I went to the first official Star Trek Cruise, part of the Star Trek 50th Anniversary celebrations, and I had the time of my life. This was my first Star Trek convention and my first time cruising. This floating con was advertised as seven days of immersive Star Trek experiences, surrounded by actors, artists, and science fiction enthusiasts, all hosted by William Shatner.
This was a vacation I had planned (and saved for) for almost two years. My partner and I had to fly across the country and book a hotel room a day prior and a day after the cruise in case of winter storms. If you are planning to go to the 2018 cruise I would suggest you factor in those expenses, and allow yourself extra travel time, since some people missed the first day of the cruise due to delayed flights and some others lost their flight back home because disembarking from the cruise was long, slow and painful – some people even fainted.

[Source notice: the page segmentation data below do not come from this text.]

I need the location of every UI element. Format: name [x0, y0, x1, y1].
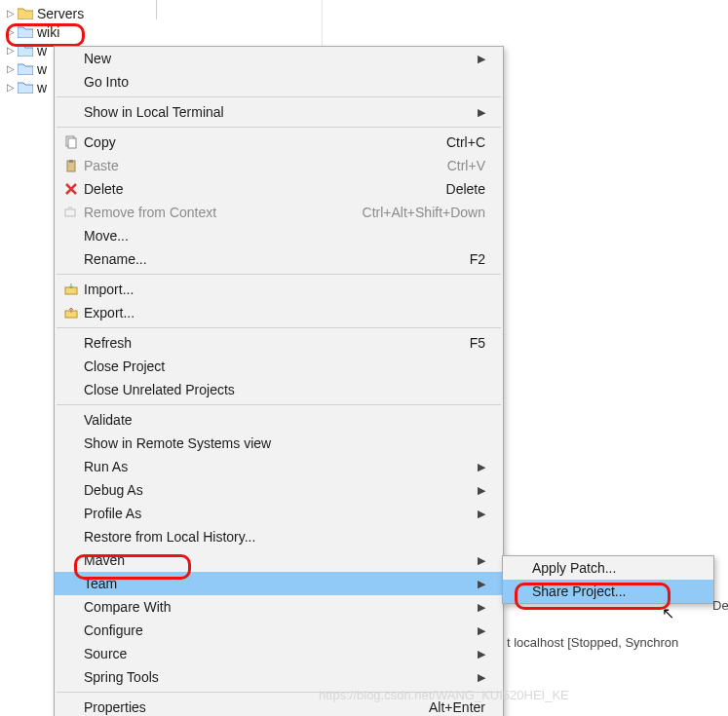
- project-icon: [18, 43, 33, 58]
- project-icon: [18, 61, 33, 77]
- tree-item-wiki[interactable]: ▷ wiki: [6, 22, 156, 41]
- menu-item-rename[interactable]: Rename...F2: [55, 247, 503, 271]
- menu-item-export[interactable]: Export...: [55, 301, 503, 324]
- submenu-arrow-icon: ▶: [478, 53, 485, 65]
- paste-icon: [58, 159, 84, 172]
- folder-icon: [18, 6, 33, 21]
- watermark-text: https://blog.csdn.net/WANG_KUI520HEI_KE: [319, 688, 569, 702]
- menu-item-label: Move...: [84, 228, 485, 244]
- menu-item-refresh[interactable]: RefreshF5: [55, 331, 503, 355]
- menu-item-label: Show in Local Terminal: [84, 104, 470, 120]
- menu-item-label: Maven: [84, 552, 470, 568]
- submenu-arrow-icon: ▶: [478, 106, 485, 119]
- menu-item-show-in-local-terminal[interactable]: Show in Local Terminal▶: [55, 100, 503, 124]
- delete-icon: [58, 183, 84, 195]
- menu-item-label: Import...: [84, 282, 485, 297]
- menu-item-delete[interactable]: DeleteDelete: [55, 177, 503, 201]
- menu-item-close-unrelated-projects[interactable]: Close Unrelated Projects: [55, 378, 503, 401]
- context-submenu: Apply Patch...Share Project...: [502, 555, 714, 604]
- menu-item-label: Profile As: [84, 506, 470, 521]
- menu-item-import[interactable]: Import...: [55, 278, 503, 301]
- menu-separator: [57, 327, 501, 328]
- tree-item-servers[interactable]: ▷ Servers: [6, 4, 156, 22]
- menu-item-close-project[interactable]: Close Project: [55, 355, 503, 378]
- menu-item-profile-as[interactable]: Profile As▶: [55, 502, 503, 525]
- menu-item-remove-from-context: Remove from ContextCtrl+Alt+Shift+Down: [55, 201, 503, 224]
- submenu-item-share-project[interactable]: Share Project...: [503, 580, 713, 603]
- submenu-item-apply-patch[interactable]: Apply Patch...: [503, 556, 713, 580]
- menu-item-accelerator: Ctrl+Alt+Shift+Down: [363, 205, 485, 220]
- submenu-arrow-icon: ▶: [478, 671, 485, 684]
- submenu-arrow-icon: ▶: [478, 578, 485, 590]
- expand-arrow-icon[interactable]: ▷: [6, 26, 16, 37]
- menu-item-accelerator: Ctrl+C: [446, 134, 485, 150]
- project-icon: [18, 80, 33, 95]
- menu-item-go-into[interactable]: Go Into: [55, 70, 503, 94]
- tree-item-label: Servers: [35, 6, 84, 21]
- menu-item-label: Compare With: [84, 599, 470, 615]
- cursor-icon: ↖: [662, 604, 674, 622]
- menu-item-accelerator: F5: [470, 335, 485, 351]
- expand-arrow-icon[interactable]: ▷: [6, 45, 16, 56]
- menu-item-debug-as[interactable]: Debug As▶: [55, 478, 503, 502]
- menu-item-label: Close Unrelated Projects: [84, 382, 485, 397]
- submenu-arrow-icon: ▶: [478, 624, 485, 637]
- menu-item-move[interactable]: Move...: [55, 224, 503, 247]
- menu-item-show-in-remote-systems-view[interactable]: Show in Remote Systems view: [55, 432, 503, 455]
- menu-item-label: Restore from Local History...: [84, 529, 485, 545]
- import-icon: [58, 283, 84, 295]
- submenu-arrow-icon: ▶: [478, 648, 485, 660]
- tree-item-label: w: [35, 43, 47, 58]
- tree-item-label: wiki: [35, 24, 59, 40]
- menu-item-configure[interactable]: Configure▶: [55, 619, 503, 642]
- side-label: De: [712, 598, 728, 613]
- menu-item-label: Debug As: [84, 482, 470, 498]
- menu-item-label: Show in Remote Systems view: [84, 435, 485, 451]
- menu-item-label: Team: [84, 576, 470, 591]
- menu-item-label: Go Into: [84, 74, 485, 90]
- submenu-arrow-icon: ▶: [478, 461, 485, 473]
- expand-arrow-icon[interactable]: ▷: [6, 82, 16, 93]
- menu-item-compare-with[interactable]: Compare With▶: [55, 595, 503, 619]
- remove-context-icon: [58, 207, 84, 218]
- menu-item-run-as[interactable]: Run As▶: [55, 455, 503, 478]
- menu-item-restore-from-local-history[interactable]: Restore from Local History...: [55, 525, 503, 548]
- menu-item-source[interactable]: Source▶: [55, 642, 503, 665]
- svg-rect-3: [69, 160, 73, 163]
- menu-item-spring-tools[interactable]: Spring Tools▶: [55, 665, 503, 689]
- tree-item-label: w: [35, 80, 47, 95]
- menu-item-label: New: [84, 51, 470, 66]
- context-menu: New▶Go IntoShow in Local Terminal▶CopyCt…: [54, 46, 504, 716]
- menu-item-accelerator: Delete: [446, 181, 485, 197]
- svg-rect-4: [65, 209, 75, 216]
- menu-item-label: Close Project: [84, 358, 485, 374]
- status-text: t localhost [Stopped, Synchron: [507, 635, 678, 650]
- menu-item-paste: PasteCtrl+V: [55, 154, 503, 177]
- menu-item-label: Copy: [84, 134, 446, 150]
- menu-separator: [57, 274, 501, 275]
- copy-icon: [58, 135, 84, 149]
- menu-separator: [57, 404, 501, 405]
- menu-item-validate[interactable]: Validate: [55, 408, 503, 432]
- menu-item-label: Rename...: [84, 251, 470, 267]
- submenu-arrow-icon: ▶: [478, 554, 485, 567]
- expand-arrow-icon[interactable]: ▷: [6, 63, 16, 74]
- menu-item-maven[interactable]: Maven▶: [55, 548, 503, 572]
- submenu-arrow-icon: ▶: [478, 601, 485, 614]
- svg-rect-1: [68, 138, 76, 148]
- menu-item-label: Remove from Context: [84, 205, 363, 220]
- menu-item-team[interactable]: Team▶: [55, 572, 503, 595]
- expand-arrow-icon[interactable]: ▷: [6, 8, 16, 19]
- menu-item-label: Validate: [84, 412, 485, 428]
- menu-item-label: Export...: [84, 305, 485, 320]
- menu-item-label: Paste: [84, 158, 447, 173]
- menu-item-label: Refresh: [84, 335, 470, 351]
- menu-item-copy[interactable]: CopyCtrl+C: [55, 131, 503, 154]
- menu-item-label: Spring Tools: [84, 669, 470, 685]
- menu-separator: [57, 96, 501, 97]
- export-icon: [58, 307, 84, 319]
- menu-separator: [57, 127, 501, 128]
- menu-item-accelerator: F2: [470, 251, 485, 267]
- submenu-item-label: Apply Patch...: [532, 560, 696, 576]
- menu-item-new[interactable]: New▶: [55, 47, 503, 70]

Since I knew I was going to be out of my comfort zone, I decided to study – I read three books on etiquette to ease my social anxiety, purchased a book about the Mayan Riviera and a book by Lawrence M. Krauss titled The Physics of Star Trek. I saved money, read reviews, watched YouTube videos of the interior of the cabin and read blogs about what to pack.
Before the cruise, I suffered a minor accident, causing mobility issues, and I was pleased to find that the Norwegian Cruise Line (NCL) staff and its infrastructure were accommodating and properly designed for people with impaired mobility. And, since I didn’t purchase costly data plans, I was totally disconnected from home, work, social media, and even the news – it was relaxing and now I can tell, really necessary.
During the seven-day cruise, I cosplayed, attended panels, ate amazing food, and went to excursions to the Everglades and to the Mayan ruins in Cozumel. But the best part was to getting to meet other Trekkies. It was difficult to leave my comfort zone and dare to talk to strangers, but so worth it, as I met the most interesting and kind people.
My partner and I made an effort to share our dining tables with others, initiate conversations while in the “turbolift,” and start conversations while in line for autographs. We met Trekkies from all over the world, and some non-Trekkies who, by the end of the cruise, had become fans of the fans: us.
It was impossible to attend all of the daily activities; the ship is massive and multiple activities were scheduled at the same time, but in my opinion, the pièce de résistance of all the panels was “The Women’s View” with Denise Crosby, Terry Farrell, Chase Masterson, and Marina Sirtis. This panel encouraged discussion with the audience about current issues affecting women, including the effect of the (then) Presidnt Elect’s sexual assault on women, as well as the consequences on women’s lives, health, women in the workforce, ageism in Hollywood, as well as broader topics of representation, feminism, sisterhood, and leadership.
The women even concluded with a call to action for those in the audience – to be the change, to take risks, and be brave. Because of events like this, the women of Star Trek have been and will continue to be my favorite role models, fictionally and in real life.
In addition to panels with the actors, there was a presentation from Astronaut Rick Searfoss called “Captain’s Log: Space Shuttle Commander’s Perspective,” introduced by Robert Picardo, who told us about his monthly video newsletter about space, Astronaut Rick Searfoss made it a point to mention the accomplishments of other astronauts, especially women.
Another highlight for attendees was the “Star Trek Renewal of Vows” ceremony during the Starfleet’s Intergalactic Gala themed day This event welcomed couples of all backgrounds, as the hosts would make the ceremony inclusive, welcoming, romantic, and funny. As we were all dressed to the nines, we were hosted by Terry Ferrell, the most gracious and beautiful officiant.
The vows were, of course, Star Trek-inspired and some lines included: “You are the logic to my Vulcan. You are the bridge to my Enterprise. You are the purrrr to my Tribble.” At the end, each couple got a picture with Terry Ferrell holding a copy of our certificate. The experience was romantic and magical, and the next day, a personalized certificate appeared in our cabin with the logo of the 50th Anniversary cruise, signed by Terry Ferrell.
Overall, I came back renewed, rested, and tanned, with a couple of extra pounds, and with this feeling of hope for our society. I was happy to be certain that what we, as Trekkies, make a society of infinite diversity with infinite combinations.
The cruise felt like a more intimate Star Trek convention, with a sense of inclusivity, respect and caring. We were all into the fantasy of being on board the Enterprise together, having a good time as members of the Federation from all over the Galaxy. It’s clear that the ideals from the Star Trek universe are not lost on us as “simple entertainment,” but they are basis of how we really behave – respectful, eager to learn, inquisitive, and hopeful for a better future for us all.